* WORK INSTRUCTIONS *
Transcribe exactly, and only, the lines from the one containing "Corrado Giulietti" through the end of the material.

* PROVIDED RECORDS *
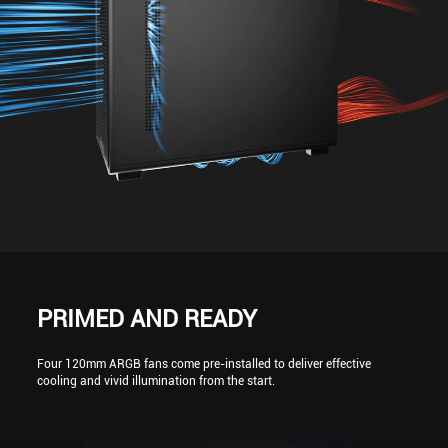
PRIMED AND READY
Four 120mm ARGB fans come pre-installed to deliver effective
cooling and vivid illumination from the start.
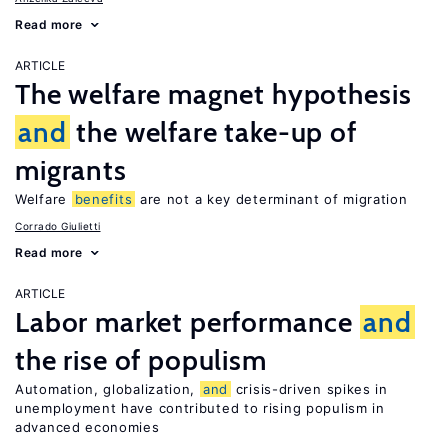
Read more
ARTICLE
The welfare magnet hypothesis
and
the welfare take-up of
migrants
Welfare
benefits
are not a key determinant of migration
Corrado Giulietti
Read more
ARTICLE
Labor market performance
and
the rise of populism
Automation, globalization,
and
crisis-driven spikes in
unemployment have contributed to rising populism in
advanced economies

* RESULT OF THIS TASK *
Corrado Giulietti
Read more
ARTICLE
Labor market performance
and
the rise of populism
Automation, globalization,
and
crisis-driven spikes in
unemployment have contributed to rising populism in
advanced economies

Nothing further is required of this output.